#### Data for this exercise

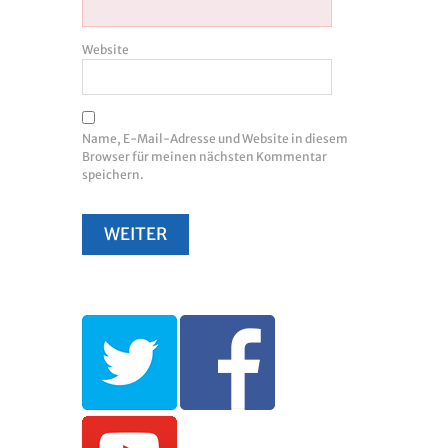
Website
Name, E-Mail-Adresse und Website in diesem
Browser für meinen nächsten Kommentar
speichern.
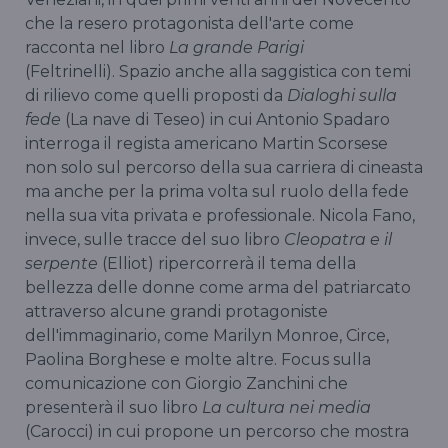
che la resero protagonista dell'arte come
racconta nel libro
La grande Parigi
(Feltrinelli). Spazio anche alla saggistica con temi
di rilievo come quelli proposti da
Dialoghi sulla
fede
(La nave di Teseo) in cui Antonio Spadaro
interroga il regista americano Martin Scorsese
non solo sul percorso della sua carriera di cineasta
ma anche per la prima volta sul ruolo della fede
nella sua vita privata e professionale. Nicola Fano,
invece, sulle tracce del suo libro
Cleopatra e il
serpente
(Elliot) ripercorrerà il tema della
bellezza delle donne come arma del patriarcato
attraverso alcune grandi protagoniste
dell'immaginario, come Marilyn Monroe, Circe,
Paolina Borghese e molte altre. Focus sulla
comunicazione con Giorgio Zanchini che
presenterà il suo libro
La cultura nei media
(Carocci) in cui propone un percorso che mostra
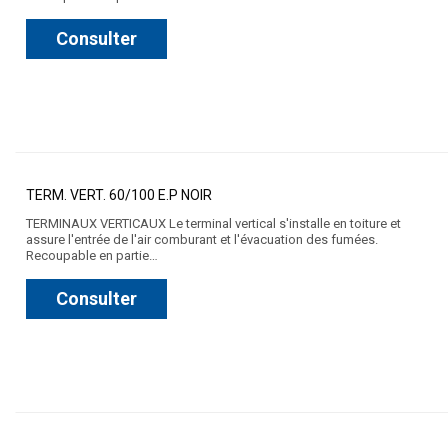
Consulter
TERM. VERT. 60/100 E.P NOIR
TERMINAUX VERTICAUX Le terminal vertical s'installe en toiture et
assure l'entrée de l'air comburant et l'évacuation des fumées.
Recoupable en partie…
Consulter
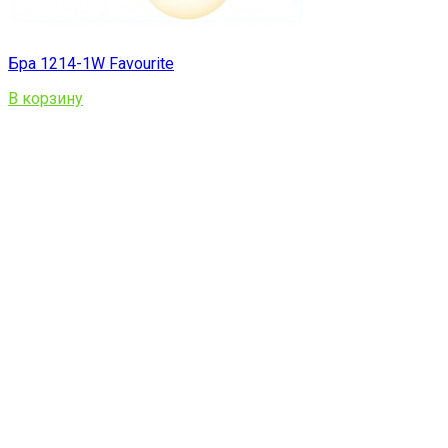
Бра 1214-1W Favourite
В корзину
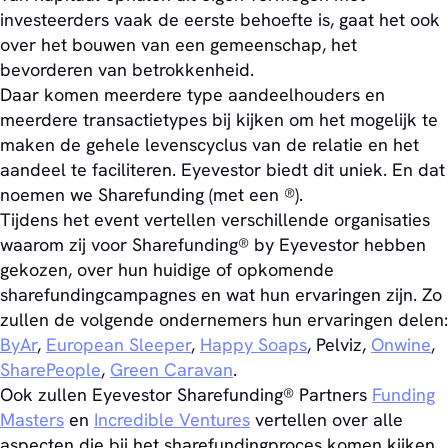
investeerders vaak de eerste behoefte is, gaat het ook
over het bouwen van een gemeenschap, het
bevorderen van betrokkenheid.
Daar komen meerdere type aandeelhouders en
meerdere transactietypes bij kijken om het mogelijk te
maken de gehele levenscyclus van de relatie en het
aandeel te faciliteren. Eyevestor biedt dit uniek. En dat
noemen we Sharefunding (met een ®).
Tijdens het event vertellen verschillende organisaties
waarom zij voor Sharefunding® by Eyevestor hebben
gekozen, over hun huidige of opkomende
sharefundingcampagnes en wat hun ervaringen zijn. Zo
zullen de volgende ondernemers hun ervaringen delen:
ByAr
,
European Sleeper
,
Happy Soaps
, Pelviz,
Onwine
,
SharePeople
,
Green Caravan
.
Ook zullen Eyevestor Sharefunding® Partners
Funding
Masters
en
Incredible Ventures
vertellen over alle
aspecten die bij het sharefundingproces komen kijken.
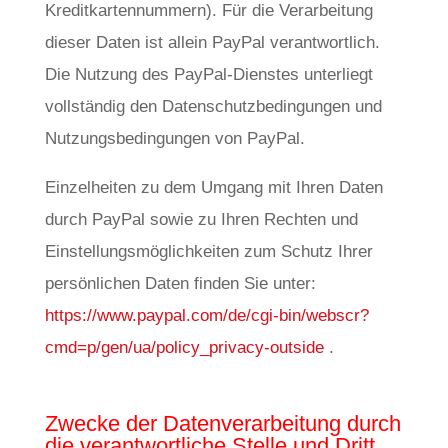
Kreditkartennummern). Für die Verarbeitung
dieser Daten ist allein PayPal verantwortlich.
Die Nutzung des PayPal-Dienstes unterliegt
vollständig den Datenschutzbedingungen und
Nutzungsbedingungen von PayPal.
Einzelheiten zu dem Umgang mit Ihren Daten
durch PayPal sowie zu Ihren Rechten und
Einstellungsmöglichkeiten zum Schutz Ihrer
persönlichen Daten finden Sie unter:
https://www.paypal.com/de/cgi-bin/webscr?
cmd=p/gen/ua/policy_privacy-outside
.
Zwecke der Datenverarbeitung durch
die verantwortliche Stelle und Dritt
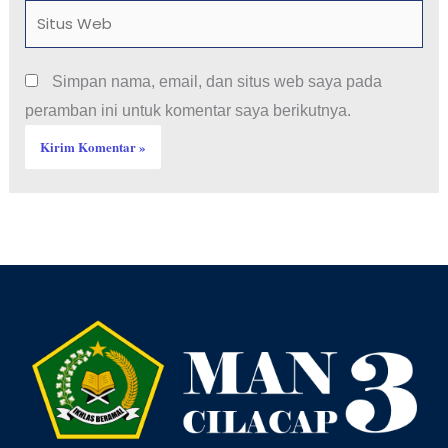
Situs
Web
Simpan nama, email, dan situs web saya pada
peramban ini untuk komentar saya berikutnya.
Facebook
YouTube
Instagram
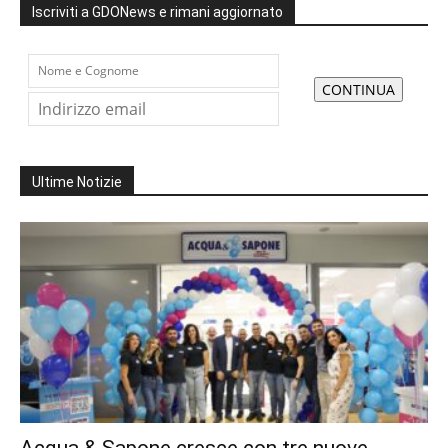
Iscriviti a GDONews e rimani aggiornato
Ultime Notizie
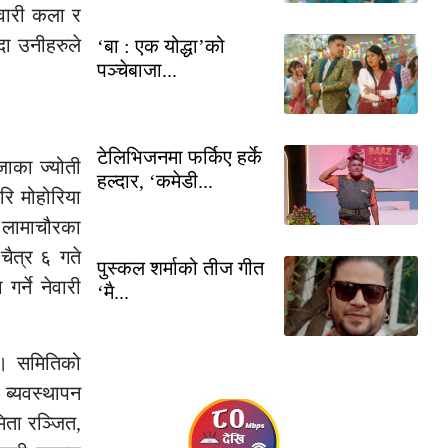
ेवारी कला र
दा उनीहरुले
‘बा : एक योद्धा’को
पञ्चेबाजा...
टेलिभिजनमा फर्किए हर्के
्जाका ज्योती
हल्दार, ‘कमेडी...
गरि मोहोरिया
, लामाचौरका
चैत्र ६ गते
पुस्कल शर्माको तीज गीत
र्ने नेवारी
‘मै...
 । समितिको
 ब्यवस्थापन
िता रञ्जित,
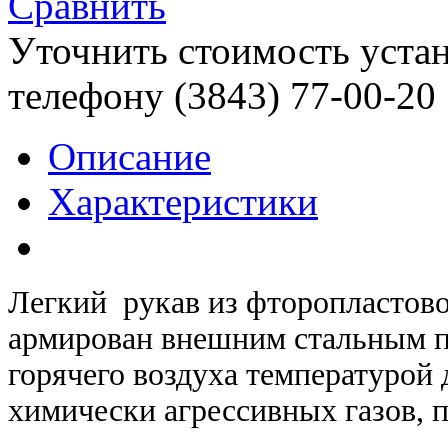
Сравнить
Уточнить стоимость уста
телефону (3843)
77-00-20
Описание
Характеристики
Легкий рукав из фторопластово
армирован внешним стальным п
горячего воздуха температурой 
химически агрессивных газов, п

#### Requirement
Retype the data word for word, please, and keep the images out.

#### Task output
Website
Name, E-Mail-Adresse und Website in diesem
Browser für meinen nächsten Kommentar
speichern.
che la resero protagonista dell'arte come
racconta nel libro
La grande Parigi
(Feltrinelli). Spazio anche alla saggistica con temi
di rilievo come quelli proposti da
Dialoghi sulla
fede
(La nave di Teseo) in cui Antonio Spadaro
interroga il regista americano Martin Scorsese
non solo sul percorso della sua carriera di cineasta
ma anche per la prima volta sul ruolo della fede
nella sua vita privata e professionale. Nicola Fano,
invece, sulle tracce del suo libro
Cleopatra e il
serpente
(Elliot) ripercorrerà il tema della
bellezza delle donne come arma del patriarcato
attraverso alcune grandi protagoniste
dell'immaginario, come Marilyn Monroe, Circe,
Paolina Borghese e molte altre. Focus sulla
comunicazione con Giorgio Zanchini che
presenterà il suo libro
La cultura nei media
(Carocci) in cui propone un percorso che mostra
Consulter
TERM. VERT. 60/100 E.P NOIR
TERMINAUX VERTICAUX Le terminal vertical s'installe en toiture et
assure l'entrée de l'air comburant et l'évacuation des fumées.
Recoupable en partie…
Consulter
Бра 1214-1W Favourite
В корзину
investeerders vaak de eerste behoefte is, gaat het ook
over het bouwen van een gemeenschap, het
bevorderen van betrokkenheid.
Daar komen meerdere type aandeelhouders en
meerdere transactietypes bij kijken om het mogelijk te
maken de gehele levenscyclus van de relatie en het
aandeel te faciliteren. Eyevestor biedt dit uniek. En dat
noemen we Sharefunding (met een ®).
Tijdens het event vertellen verschillende organisaties
waarom zij voor Sharefunding® by Eyevestor hebben
gekozen, over hun huidige of opkomende
sharefundingcampagnes en wat hun ervaringen zijn. Zo
zullen de volgende ondernemers hun ervaringen delen:
ByAr
,
European Sleeper
,
Happy Soaps
, Pelviz,
Onwine
,
SharePeople
,
Green Caravan
.
Ook zullen Eyevestor Sharefunding® Partners
Funding
Masters
en
Incredible Ventures
vertellen over alle
aspecten die bij het sharefundingproces komen kijken.
Kreditkartennummern). Für die Verarbeitung
dieser Daten ist allein PayPal verantwortlich.
Die Nutzung des PayPal-Dienstes unterliegt
vollständig den Datenschutzbedingungen und
Nutzungsbedingungen von PayPal.
Einzelheiten zu dem Umgang mit Ihren Daten
durch PayPal sowie zu Ihren Rechten und
Einstellungsmöglichkeiten zum Schutz Ihrer
persönlichen Daten finden Sie unter:
https://www.paypal.com/de/cgi-bin/webscr?
cmd=p/gen/ua/policy_privacy-outside
.
Zwecke der Datenverarbeitung durch
die verantwortliche Stelle und Dritt
Situs
Web
Simpan nama, email, dan situs web saya pada
peramban ini untuk komentar saya berikutnya.
Facebook
YouTube
Instagram
Iscriviti a GDONews e rimani aggiornato
Ultime Notizie
ेवारी कला र
दा उनीहरुले
‘बा : एक योद्धा’को
पञ्चेबाजा...
टेलिभिजनमा फर्किए हर्के
्जाका ज्योती
हल्दार, ‘कमेडी...
गरि मोहोरिया
, लामाचौरका
चैत्र ६ गते
पुस्कल शर्माको तीज गीत
र्ने नेवारी
‘मै...
 । समितिको
 ब्यवस्थापन
िता रञ्जित,
Сравнить
Уточнить стоимость уста
телефону (3843)
77-00-20
Описание
Характеристики
Легкий рукав из фторопластово
армирован внешним стальным п
горячего воздуха температурой 
химически агрессивных газов, п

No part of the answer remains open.